> Aim of the exercise: Please restate each line of the data that follows word for word, skipping any image.

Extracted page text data
┌────────

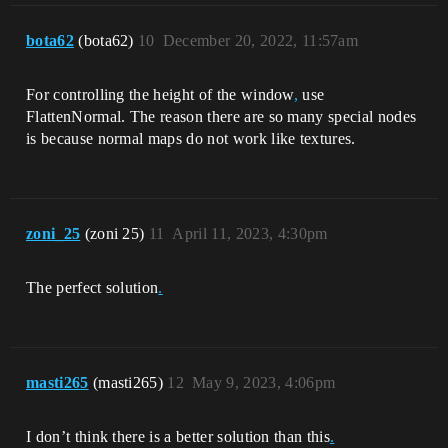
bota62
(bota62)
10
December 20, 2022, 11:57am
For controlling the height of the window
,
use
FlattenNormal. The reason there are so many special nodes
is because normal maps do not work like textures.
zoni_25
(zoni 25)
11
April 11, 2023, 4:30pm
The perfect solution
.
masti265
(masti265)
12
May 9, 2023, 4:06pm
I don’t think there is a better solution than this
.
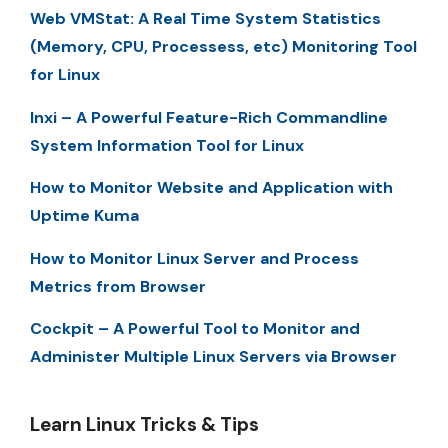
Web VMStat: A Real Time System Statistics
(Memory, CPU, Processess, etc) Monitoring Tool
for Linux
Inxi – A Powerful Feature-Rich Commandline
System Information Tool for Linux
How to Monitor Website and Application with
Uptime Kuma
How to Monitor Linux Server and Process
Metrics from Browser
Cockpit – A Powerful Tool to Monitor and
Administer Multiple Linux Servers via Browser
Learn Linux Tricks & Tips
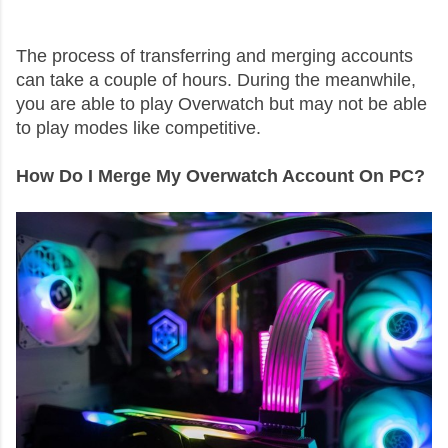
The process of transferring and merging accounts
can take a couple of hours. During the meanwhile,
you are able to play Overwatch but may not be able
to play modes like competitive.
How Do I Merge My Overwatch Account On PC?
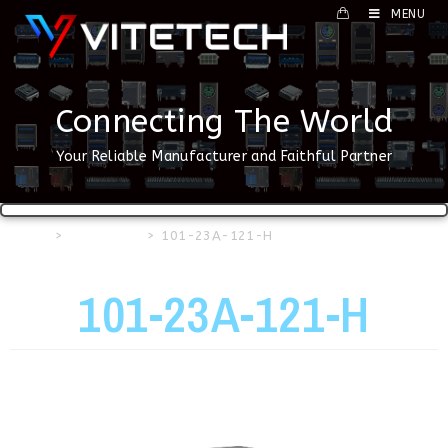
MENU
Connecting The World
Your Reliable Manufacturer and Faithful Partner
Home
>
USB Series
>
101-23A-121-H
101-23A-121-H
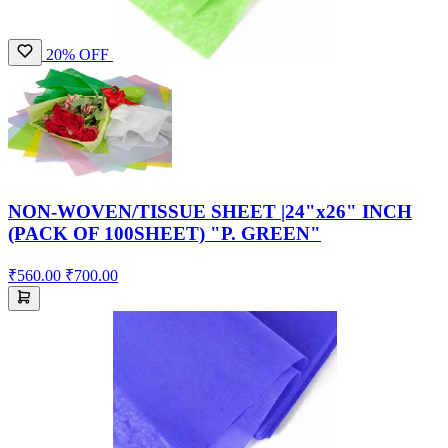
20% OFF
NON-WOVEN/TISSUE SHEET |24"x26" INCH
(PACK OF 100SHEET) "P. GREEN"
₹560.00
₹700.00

└────────

> Answer to this exercise:
bota62
(bota62)
10
December 20, 2022, 11:57am
For controlling the height of the window
,
use
FlattenNormal. The reason there are so many special nodes
is because normal maps do not work like textures.
zoni_25
(zoni 25)
11
April 11, 2023, 4:30pm
The perfect solution
.
masti265
(masti265)
12
May 9, 2023, 4:06pm
I don’t think there is a better solution than this
.
Web VMStat: A Real Time System Statistics
(Memory, CPU, Processess, etc) Monitoring Tool
for Linux
Inxi – A Powerful Feature-Rich Commandline
System Information Tool for Linux
How to Monitor Website and Application with
Uptime Kuma
How to Monitor Linux Server and Process
Metrics from Browser
Cockpit – A Powerful Tool to Monitor and
Administer Multiple Linux Servers via Browser
Learn Linux Tricks & Tips
The process of transferring and merging accounts
can take a couple of hours. During the meanwhile,
you are able to play Overwatch but may not be able
to play modes like competitive.
How Do I Merge My Overwatch Account On PC?
MENU
Connecting The World
Your Reliable Manufacturer and Faithful Partner
Home
>
USB Series
>
101-23A-121-H
101-23A-121-H
20% OFF
NON-WOVEN/TISSUE SHEET |24"x26" INCH
(PACK OF 100SHEET) "P. GREEN"
₹560.00
₹700.00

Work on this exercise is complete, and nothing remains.